'''

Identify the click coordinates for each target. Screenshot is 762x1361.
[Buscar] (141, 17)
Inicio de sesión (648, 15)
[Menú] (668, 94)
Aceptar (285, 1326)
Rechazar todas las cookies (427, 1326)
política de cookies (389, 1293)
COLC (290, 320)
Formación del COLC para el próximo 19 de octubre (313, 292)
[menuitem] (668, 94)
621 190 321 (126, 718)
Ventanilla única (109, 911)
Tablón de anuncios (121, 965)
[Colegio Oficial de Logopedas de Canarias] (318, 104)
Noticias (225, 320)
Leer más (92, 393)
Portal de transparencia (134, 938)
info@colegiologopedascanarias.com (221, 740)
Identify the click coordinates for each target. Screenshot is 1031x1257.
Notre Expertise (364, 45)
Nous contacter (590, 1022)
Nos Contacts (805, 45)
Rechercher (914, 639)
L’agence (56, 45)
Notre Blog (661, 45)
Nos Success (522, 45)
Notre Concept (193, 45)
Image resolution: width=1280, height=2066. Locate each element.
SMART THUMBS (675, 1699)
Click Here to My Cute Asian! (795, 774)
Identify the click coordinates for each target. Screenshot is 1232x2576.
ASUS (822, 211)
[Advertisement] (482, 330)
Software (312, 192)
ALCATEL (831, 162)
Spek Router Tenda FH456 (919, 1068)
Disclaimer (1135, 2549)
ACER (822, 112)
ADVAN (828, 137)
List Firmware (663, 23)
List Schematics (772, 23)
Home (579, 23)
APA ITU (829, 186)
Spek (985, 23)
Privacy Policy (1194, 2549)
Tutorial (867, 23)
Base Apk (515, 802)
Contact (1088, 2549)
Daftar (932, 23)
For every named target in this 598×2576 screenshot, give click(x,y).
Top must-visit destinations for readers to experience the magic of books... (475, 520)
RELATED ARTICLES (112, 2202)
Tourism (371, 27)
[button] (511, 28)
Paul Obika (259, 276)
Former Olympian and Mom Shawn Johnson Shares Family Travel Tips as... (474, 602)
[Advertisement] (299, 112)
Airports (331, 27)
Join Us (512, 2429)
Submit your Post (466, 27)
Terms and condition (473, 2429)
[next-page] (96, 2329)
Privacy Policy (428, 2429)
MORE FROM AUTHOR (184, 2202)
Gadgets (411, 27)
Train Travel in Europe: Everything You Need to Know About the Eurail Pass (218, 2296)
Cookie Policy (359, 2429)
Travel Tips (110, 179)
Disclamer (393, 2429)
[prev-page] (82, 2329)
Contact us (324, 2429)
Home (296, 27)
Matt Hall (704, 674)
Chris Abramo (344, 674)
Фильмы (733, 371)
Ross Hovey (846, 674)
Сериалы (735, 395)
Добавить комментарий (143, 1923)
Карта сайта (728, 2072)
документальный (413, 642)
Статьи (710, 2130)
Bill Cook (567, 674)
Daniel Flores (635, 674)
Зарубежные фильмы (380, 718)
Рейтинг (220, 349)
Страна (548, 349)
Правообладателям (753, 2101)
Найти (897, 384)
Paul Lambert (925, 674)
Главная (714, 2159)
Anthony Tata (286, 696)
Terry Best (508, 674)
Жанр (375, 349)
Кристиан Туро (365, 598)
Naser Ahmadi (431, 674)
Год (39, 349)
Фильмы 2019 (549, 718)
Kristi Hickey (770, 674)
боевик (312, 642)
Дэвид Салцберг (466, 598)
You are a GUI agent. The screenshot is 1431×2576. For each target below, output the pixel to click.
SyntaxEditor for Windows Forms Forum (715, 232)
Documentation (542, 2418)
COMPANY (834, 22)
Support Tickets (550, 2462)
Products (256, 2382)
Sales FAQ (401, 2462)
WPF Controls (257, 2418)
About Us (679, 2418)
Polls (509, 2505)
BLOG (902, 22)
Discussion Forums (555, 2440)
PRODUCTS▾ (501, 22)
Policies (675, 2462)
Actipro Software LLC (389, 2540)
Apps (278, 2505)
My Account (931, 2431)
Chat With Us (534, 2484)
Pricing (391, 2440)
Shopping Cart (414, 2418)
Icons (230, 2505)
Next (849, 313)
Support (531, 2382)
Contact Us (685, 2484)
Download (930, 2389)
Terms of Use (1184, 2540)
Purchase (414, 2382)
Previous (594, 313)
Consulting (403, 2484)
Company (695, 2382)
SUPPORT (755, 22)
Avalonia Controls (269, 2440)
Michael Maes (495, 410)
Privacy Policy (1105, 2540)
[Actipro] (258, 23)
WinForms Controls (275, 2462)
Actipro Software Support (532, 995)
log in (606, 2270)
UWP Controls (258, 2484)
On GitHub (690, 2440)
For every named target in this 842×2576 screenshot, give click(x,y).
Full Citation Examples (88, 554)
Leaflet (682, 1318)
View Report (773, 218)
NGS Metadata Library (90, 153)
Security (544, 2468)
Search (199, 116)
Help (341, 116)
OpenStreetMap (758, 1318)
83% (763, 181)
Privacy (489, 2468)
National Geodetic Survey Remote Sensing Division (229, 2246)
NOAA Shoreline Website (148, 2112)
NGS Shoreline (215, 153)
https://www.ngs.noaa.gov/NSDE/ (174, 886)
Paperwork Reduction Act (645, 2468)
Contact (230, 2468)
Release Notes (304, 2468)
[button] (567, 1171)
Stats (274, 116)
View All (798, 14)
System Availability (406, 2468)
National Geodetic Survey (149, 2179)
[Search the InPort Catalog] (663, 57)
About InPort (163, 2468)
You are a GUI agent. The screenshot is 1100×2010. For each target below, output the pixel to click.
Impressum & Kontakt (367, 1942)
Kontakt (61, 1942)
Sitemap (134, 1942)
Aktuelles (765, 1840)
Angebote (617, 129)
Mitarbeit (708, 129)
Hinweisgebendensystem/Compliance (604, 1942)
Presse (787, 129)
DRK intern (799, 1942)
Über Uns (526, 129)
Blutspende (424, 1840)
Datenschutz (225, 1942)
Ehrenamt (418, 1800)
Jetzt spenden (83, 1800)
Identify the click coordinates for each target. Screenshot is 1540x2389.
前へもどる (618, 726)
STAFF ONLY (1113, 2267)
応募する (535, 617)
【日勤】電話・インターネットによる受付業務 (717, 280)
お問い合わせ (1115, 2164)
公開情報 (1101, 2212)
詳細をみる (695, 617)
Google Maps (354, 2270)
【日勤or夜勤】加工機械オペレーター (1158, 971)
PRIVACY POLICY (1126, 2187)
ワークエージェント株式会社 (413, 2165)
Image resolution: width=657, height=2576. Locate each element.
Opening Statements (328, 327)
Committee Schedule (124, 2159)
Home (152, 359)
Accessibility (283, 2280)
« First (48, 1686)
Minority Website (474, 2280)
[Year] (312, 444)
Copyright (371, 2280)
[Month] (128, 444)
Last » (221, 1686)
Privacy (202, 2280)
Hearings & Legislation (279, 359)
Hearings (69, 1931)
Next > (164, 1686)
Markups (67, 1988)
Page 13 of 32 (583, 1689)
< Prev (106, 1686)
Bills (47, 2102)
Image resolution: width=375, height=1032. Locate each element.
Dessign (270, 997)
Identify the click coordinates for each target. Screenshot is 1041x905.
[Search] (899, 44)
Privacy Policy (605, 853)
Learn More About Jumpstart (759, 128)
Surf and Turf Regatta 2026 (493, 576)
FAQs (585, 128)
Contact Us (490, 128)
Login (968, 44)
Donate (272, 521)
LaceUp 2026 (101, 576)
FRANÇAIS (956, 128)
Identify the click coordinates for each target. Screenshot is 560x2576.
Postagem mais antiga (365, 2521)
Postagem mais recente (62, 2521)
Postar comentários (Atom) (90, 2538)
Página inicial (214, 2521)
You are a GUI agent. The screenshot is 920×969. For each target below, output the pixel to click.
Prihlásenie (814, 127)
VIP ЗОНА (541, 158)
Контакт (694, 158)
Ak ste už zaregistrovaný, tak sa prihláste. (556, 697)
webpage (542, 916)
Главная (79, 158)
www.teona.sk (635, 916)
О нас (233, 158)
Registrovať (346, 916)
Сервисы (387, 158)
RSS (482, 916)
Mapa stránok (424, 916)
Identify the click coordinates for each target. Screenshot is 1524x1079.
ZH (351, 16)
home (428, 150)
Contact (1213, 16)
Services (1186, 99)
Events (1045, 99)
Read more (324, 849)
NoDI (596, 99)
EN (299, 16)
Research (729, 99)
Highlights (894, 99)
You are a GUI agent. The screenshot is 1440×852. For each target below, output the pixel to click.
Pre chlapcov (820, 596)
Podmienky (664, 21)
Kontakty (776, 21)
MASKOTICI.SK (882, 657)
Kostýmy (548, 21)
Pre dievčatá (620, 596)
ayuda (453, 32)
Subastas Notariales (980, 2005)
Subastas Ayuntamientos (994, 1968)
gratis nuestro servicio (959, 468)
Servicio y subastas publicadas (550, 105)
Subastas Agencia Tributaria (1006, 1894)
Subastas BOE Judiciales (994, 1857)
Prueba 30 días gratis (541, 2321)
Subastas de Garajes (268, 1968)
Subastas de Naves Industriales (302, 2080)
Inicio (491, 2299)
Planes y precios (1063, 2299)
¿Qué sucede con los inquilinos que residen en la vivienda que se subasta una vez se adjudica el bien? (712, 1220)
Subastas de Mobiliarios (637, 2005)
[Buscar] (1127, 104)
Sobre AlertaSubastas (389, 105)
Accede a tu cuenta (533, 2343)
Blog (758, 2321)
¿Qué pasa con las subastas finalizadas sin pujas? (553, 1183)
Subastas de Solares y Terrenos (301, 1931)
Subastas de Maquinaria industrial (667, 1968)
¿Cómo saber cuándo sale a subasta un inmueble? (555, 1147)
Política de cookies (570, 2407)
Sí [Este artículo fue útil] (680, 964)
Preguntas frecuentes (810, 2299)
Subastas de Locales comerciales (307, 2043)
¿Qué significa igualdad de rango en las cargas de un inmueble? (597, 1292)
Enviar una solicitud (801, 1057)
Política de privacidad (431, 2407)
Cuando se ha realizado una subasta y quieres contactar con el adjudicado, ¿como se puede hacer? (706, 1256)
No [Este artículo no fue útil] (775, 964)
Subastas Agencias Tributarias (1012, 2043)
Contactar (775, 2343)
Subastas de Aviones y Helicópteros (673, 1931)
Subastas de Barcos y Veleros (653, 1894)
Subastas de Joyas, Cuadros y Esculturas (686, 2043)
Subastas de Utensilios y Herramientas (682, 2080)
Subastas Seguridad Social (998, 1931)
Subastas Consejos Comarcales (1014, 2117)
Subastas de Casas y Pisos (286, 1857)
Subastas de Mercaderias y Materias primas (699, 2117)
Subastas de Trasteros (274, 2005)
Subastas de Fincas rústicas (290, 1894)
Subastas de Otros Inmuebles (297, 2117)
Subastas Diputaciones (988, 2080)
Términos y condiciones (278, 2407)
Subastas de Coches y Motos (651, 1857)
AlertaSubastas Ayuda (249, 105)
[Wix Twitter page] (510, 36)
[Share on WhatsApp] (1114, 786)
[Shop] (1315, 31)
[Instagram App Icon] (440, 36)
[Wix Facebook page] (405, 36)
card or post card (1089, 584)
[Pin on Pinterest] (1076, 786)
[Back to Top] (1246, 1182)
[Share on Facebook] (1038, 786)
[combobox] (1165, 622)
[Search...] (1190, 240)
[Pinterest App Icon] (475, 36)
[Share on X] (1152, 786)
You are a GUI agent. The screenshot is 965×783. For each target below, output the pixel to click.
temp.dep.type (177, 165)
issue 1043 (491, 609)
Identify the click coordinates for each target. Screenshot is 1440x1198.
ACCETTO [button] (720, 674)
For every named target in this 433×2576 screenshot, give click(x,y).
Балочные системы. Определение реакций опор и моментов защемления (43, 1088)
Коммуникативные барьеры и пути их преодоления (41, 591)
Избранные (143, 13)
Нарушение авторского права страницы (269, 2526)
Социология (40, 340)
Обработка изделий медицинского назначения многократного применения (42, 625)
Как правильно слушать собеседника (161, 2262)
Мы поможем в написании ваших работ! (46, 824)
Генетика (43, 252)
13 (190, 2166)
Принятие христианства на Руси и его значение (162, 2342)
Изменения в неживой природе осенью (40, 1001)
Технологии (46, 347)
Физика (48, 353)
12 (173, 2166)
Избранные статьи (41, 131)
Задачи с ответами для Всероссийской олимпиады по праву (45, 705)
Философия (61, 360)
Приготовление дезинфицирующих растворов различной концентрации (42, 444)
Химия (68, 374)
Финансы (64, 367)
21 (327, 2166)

'''

* _Assigned task_:
Everything from the first line of the data through the line holding "Noticias (225, 320)" should be output exactly, and no other lines.

* _Task solution_:
Identify the click coordinates for each target. Screenshot is 762x1361.
[Buscar] (141, 17)
Inicio de sesión (648, 15)
[Menú] (668, 94)
Aceptar (285, 1326)
Rechazar todas las cookies (427, 1326)
política de cookies (389, 1293)
COLC (290, 320)
Formación del COLC para el próximo 19 de octubre (313, 292)
[menuitem] (668, 94)
621 190 321 (126, 718)
Ventanilla única (109, 911)
Tablón de anuncios (121, 965)
[Colegio Oficial de Logopedas de Canarias] (318, 104)
Noticias (225, 320)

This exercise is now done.